The combination of inhibitors also reactivates normally silenced TEs and cryptic promoters via altering local DNA methylation and histone modifications¹¹, a major focus of this study. When a gene contains an intronic TE, the primary transcript includes both gene exons and TE sequences. Inappropriate splicing may produce a chimeric transcript in which the TE sequence is retained and incorporated into the mature mRNA. Alternatively, cryptic promoters in regulatory remnants of TE can be activated in a similar fashion, initiating transcription at novel sites within the genome to generate chimeric transcripts.¹² The immunogenicity of TSAs created by these activation events has been demonstrated in multiple cancers.^13,14 Here, Jang et al. employed a suite of aptly abbreviated algorithms (SQuIRE, MaxQuant, and pFind) to identify HLA-bound TE-derived antigens from treated GSCs. Filtering against normal tissue expression data (GTEx and BLAST) identified cancer-specific epitopes, and short- and long-read RNA sequencing confirmed or ruled out the expression of their corresponding transcripts. Altogether, this study elegantly demonstrates that epigenetic therapy-induced TEs generate HLA-bound peptides in GSCs.

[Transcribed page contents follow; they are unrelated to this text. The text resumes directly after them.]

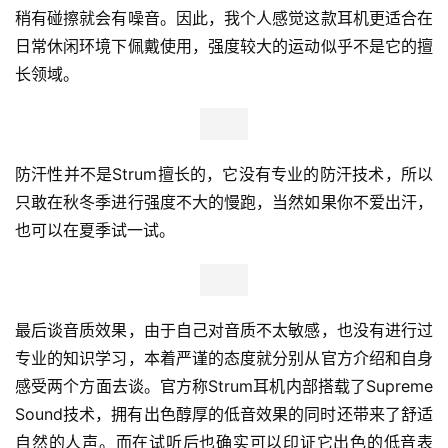
稍有碰擦就会有噪音。因此，我个人感觉这款耳机更适合在
日常休闲环境下佩戴使用，强度较大的运动似乎不是它的擅
长领域。
防汗性并不是Strum擅长的，它没有专业的防汗技术，所以
只敢在秋冬季进行强度不大的慢跑，当然如果你不爱出汗，
也可以在夏季试一试。
最后谈音质效果，由于自己对音质不太敏感，也没有进行过
专业的知识学习，本着严谨的态度就分别从官方介绍和自身
感受两个方面去谈。官方称Strum耳机内部搭载了Supreme 
Sound技术，拥有出色醇厚的低音效果的同时还带来了舒适
自然的人声。而在试听后也确实可以印证它出色的低音表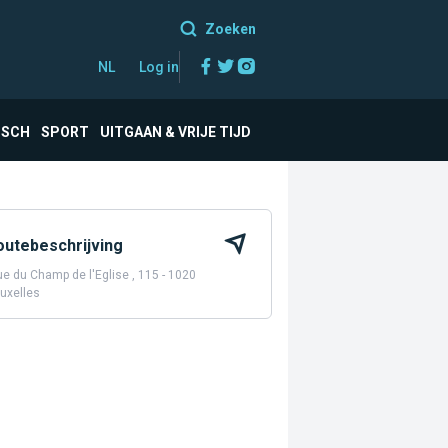
Zoeken
Facebook
Twitter
Instagram
NL
Log in
ISCH
SPORT
UITGAAN & VRIJE TIJD
outebeschrijving
e du Champ de l'Eglise , 115 - 1020
uxelles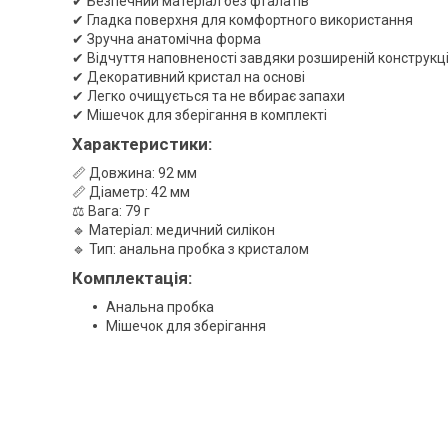
✔ Безпечний матеріал без фталатів
✔ Гладка поверхня для комфортного використання
✔ Зручна анатомічна форма
✔ Відчуття наповненості завдяки розширеній конструкці
✔ Декоративний кристал на основі
✔ Легко очищується та не вбирає запахи
✔ Мішечок для зберігання в комплекті
Характеристики:
📏 Довжина: 92 мм
📏 Діаметр: 42 мм
⚖ Вага: 79 г
🔹 Матеріал: медичний силікон
🔹 Тип: анальна пробка з кристалом
Комплектація:
Анальна пробка
Мішечок для зберігання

Epigenetic therapies have the potential to remodel immunosuppressive tumor microenvironments, but they indiscriminately activate hundreds of TE-derived antigens. Many are not tumor-specific and could trigger an immune response against healthy tissue, potentially resulting in autoimmune reactions and toxicities. In this study, a sizeable proportion of the TE-chimeric transcripts were activated by treatment not only in GSCs, but also in dividing or quiescent normal cells at low levels. Jang et al., therefore, revisited HLA-pulldown and mass spectrometry analysis of treated GSCs and quiescent cells, honing in on the small number of candidates that were more cancer-specific. In contrast to indiscriminate activation, the transformative technology CRISPR offers single-locus selectivity. Jang et al. explore the potential of a CRISPR spin-off, CRISPR activation (CRISPRa) technology to precisely activate an individual TE promoter while minimizing off-target effects. Jang et al. used this approach to successfully demethylate individual target DNA regions to reactivate cryptic promoters. This approach best illustrates the direct relationship between DNA methylation and suppression of TE-related cryptic promoters and the feasibility of selectively activating one or a few TE-related transcripts from a sea of similar sequences.

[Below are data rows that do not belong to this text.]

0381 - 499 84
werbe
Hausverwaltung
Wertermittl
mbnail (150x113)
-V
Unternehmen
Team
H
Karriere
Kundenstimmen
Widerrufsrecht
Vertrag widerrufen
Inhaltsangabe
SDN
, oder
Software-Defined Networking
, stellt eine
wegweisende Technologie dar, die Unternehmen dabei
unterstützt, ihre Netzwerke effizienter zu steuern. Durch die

Targetable neoepitopes derived from TEs and other multi-copy DNA sequences date back to the early discoveries of DNA demethylation inhibitors triggering the expression of cancer-testes antigens and human endogenous retrovirus (HERV) TEs.^5,6,15 The exciting results presented by Jang et al.⁷ further highlight the immunotherapeutic potential of inducing TE-derived antigens and present limitations to overcome. GBMs are notoriously heterogeneous and evolving, and even the best TSA candidates may fail if not expressed homogenously and stably over time, issues that are relevant to most cancer therapies. Although Jang’s study suggests that treatment-induced TEs can generate HLA-presented antigens, variations in TE splicing patterns across the tumor landscape may surface as a new challenge in identifying targets that are consistent over space and time. This would necessitate approaches to find TEs that are reliably expressed across the tumor landscape. Future research may evaluate these antigens in preclinical settings using animal models of cancer. It remains to be determined whether the antigen presentation described by Jang generates a durable immune response. Evaluating the long-term efficacy and safety of inducing and targeting TE-related antigens in preclinical settings will be essential to translating these discoveries into clinical trials. With the early success of personalized mRNA cancer vaccines, going to the dark side of the genome may be on the horizon.

Figure.

a. Epigenetic inhibitors activate chimeric transcripts. The TE-derived chimeric transcripts are translated, creating neoepitopes that are presented on the cell surface by HLA molecules. b. Targeted CRISPRa demethylation selectively activates individual TEs.